You’ve Been Blogged!

Yesterday’s news that Nadine Dorries is going to take legal action against Derek Draper and Damian McBride came as no great surprise to anyone, seeing as it was all announced in April.

(The whole Smeargate scandal, as the affair has come to be called, is concisely summed up here for those who wish to refresh their addled memories.)

On the surface, it’s all a bit ‘ho-hum’ as far as I’m concerned.

All it seems to me to be is a couple of blokes with too much autonomy and a certain incompetent knack for rumour-mongering, who got caught out due to their own stupidity, although time will tell if anyone else higher up the food chain at Number 10 was involved – the organ grinders, as it were, rather than their dancing monkeys.

However, dig just a little deeper into the recent developments and it all becomes a little more interesting…

Yesterday, when the news first broke, you couldn’t read about it without hearing that two bloggers had served summonses on Draper and McBride.

Try and find exact quotes about events as reported yesterday and it’s not easy.

Mainly because yesterday’s reporting was so innaccurate and I’m guessing that the various editors pulled or fettled the original stories.

Even I, with my very limited legal knowledge, thought that it was strange that Guido and Tory Bear had suddenly branched out into some sort of quasi-legal sideline.

Times can’t be getting that hard, surely?

The truth of the matter, however, is that the two cheeky chappies had simply delivered letters before action or letters of claim – first steps before an actual summons.

In the case of Tory Bear, he could have delivered whatever the fuck he wanted – a Steinway Grand with the summons chiselled on the lid, or an elephant that shat out the summons in morse-coded dollops of crap – but it would have had no legal basis as it was Kate Garraway – Mrs Derek Draper – who accepted the letter and not Draper himself.

In the case of Tory Bear, you can see that this self-proclaimed ‘right wing blogger’ might indeed help Mrs Dorries who – in spite of everything that has been said about her, not to mention the expenses scandal – is still a Tory MP.

Fair enough, maybe help out a fellow Tory, but to film the letter being delivered and then to put that footage on his blog?

What a stunt…

In the case of Guido, it’s a little less clear.

Guido waits outside the school McBride is working at and then gives him his letter.

No video this time, but instead, on Guido’s blog, a rather strange picture of McBride in a rather bizarre outfit of white jacket and baseball cap (a bad sartorial combination, it has to be said).

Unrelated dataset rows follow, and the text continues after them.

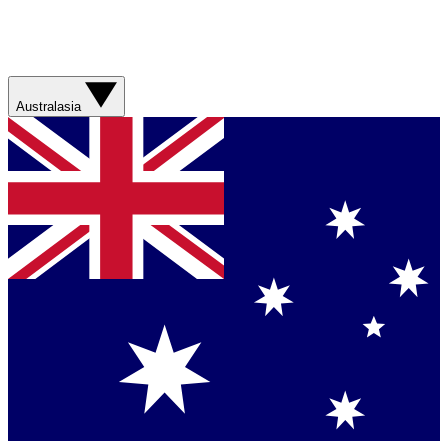
Australasia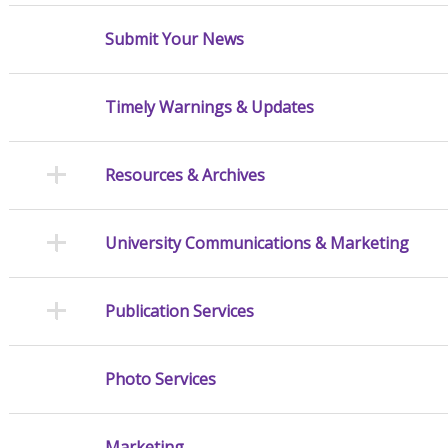
Submit Your News
Timely Warnings & Updates
Resources & Archives
University Communications & Marketing
Publication Services
Photo Services
Marketing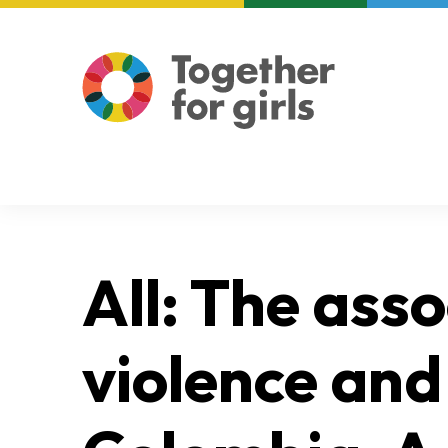
About us
Focus areas
All: The ass
violence and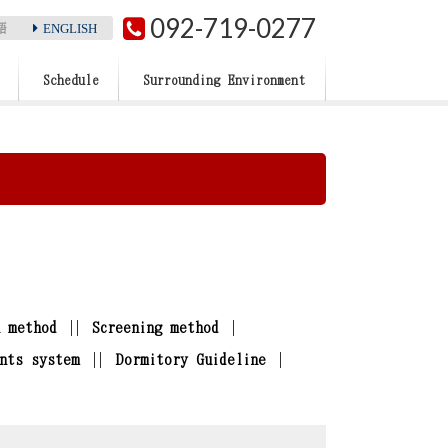
092-719-0277
ENGLISH
語
Schedule
Surrounding Environment
n method
Screening method
nts system
Dormitory Guideline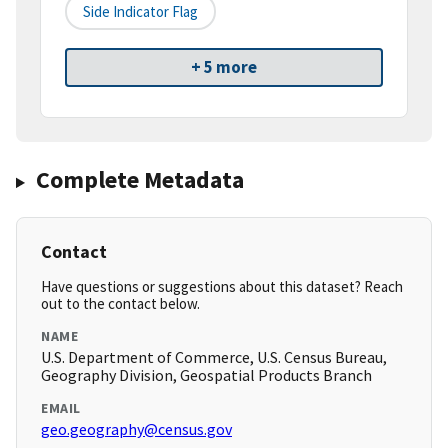
Side Indicator Flag
+ 5 more
Complete Metadata
Contact
Have questions or suggestions about this dataset? Reach
out to the contact below.
NAME
U.S. Department of Commerce, U.S. Census Bureau,
Geography Division, Geospatial Products Branch
EMAIL
geo.geography@census.gov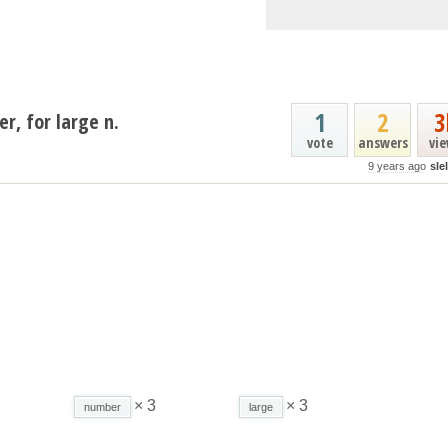
1
2
3
er, for large n.
vote
answers
vi
9 years ago
sle
× 3
× 3
number
large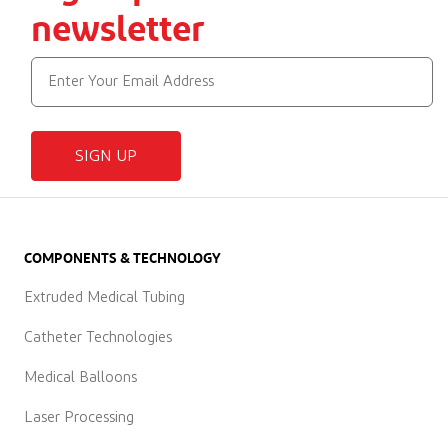
newsletter
SIGN UP
COMPONENTS & TECHNOLOGY
Extruded Medical Tubing
Catheter Technologies
Medical Balloons
Laser Processing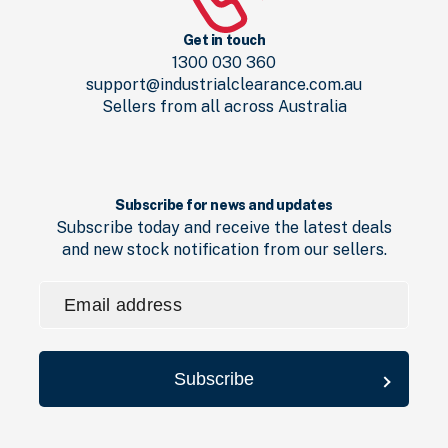
Get in touch
1300 030 360
support@industrialclearance.com.au
Sellers from all across Australia
Subscribe for news and updates
Subscribe today and receive the latest deals
and new stock notification from our sellers.
Email
address
(Required)
Subscribe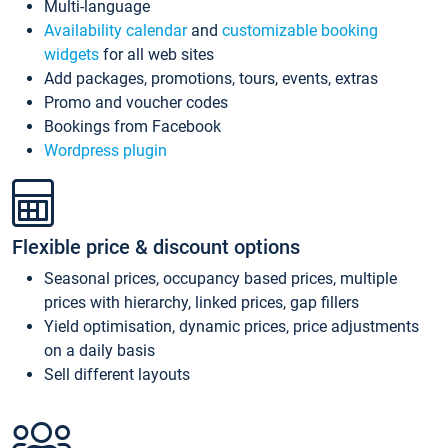
Multi-language
Availability calendar
and
customizable booking
widgets
for all web sites
Add packages, promotions, tours, events, extras
Promo and voucher codes
Bookings from Facebook
Wordpress plugin
Flexible price & discount options
Seasonal prices, occupancy based prices, multiple
prices with hierarchy, linked prices, gap fillers
Yield optimisation, dynamic prices, price adjustments
on a daily basis
Sell different layouts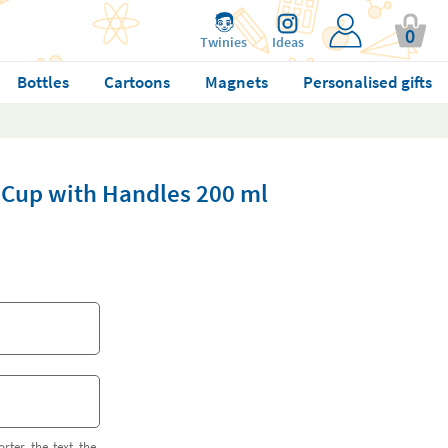
0
Twinies
Ideas
Bottles
Cartoons
Magnets
Personalised gifts
° Cup with Handles 200 ml
orter the text the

Labels are pernicious, but they’re sometimes the only thing we’ve got, so when it’s widely understood that Guido is a right wing Libertarian then his actions yesterday are a little less comprehensible than Tory Bear’s.

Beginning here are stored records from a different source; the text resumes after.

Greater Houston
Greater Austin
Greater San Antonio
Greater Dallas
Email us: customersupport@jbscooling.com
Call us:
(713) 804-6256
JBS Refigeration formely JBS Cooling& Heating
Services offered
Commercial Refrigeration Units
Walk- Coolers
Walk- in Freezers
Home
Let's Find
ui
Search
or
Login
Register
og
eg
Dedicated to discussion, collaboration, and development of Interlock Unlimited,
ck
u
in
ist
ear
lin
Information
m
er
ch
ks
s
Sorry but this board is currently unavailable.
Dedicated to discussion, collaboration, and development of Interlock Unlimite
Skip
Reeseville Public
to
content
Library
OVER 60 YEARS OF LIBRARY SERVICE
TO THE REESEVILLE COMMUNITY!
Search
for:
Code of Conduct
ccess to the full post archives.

OK, Guido was the blogger who broke the Smeargate story.

Well done.

He really stuck it to Draper and McBride.

I approve.

He showed us that life inside Number 10 was really rather squalid – nay, corrupt.

Great.

I’m not even going to try and take anything away from Guido – I admire the guy and wish him all the best in what has become big business and career success.

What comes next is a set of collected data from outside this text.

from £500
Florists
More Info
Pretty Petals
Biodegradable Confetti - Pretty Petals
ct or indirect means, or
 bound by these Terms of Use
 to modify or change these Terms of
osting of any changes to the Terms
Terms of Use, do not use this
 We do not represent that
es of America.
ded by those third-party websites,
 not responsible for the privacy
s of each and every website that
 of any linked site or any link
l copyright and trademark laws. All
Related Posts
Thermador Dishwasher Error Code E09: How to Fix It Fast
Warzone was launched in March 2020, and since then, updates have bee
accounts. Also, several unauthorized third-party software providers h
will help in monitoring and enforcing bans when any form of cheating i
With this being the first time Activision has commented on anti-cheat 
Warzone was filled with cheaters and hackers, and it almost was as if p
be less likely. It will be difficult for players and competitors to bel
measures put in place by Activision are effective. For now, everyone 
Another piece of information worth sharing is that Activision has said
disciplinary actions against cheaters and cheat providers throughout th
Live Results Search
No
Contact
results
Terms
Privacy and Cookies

What I do object to is what he and Tory Bear may be doing to blogging through stunts such as yesterday’s.

Many people, myself included, think that the MSM is dead on its arse, biased, directly and knowingly instrumental in carrying out government policies, devious and corrupt.

Blogging seems to offer an alternative with its ability, in the hands of certain bloggers, to be used in a manner which is without the usual amount of self and vested interest found in the MSM.

Yes, of course many blogs are also full of opinion, but the better ones will also tolerate criticism and debate to temper and balance it.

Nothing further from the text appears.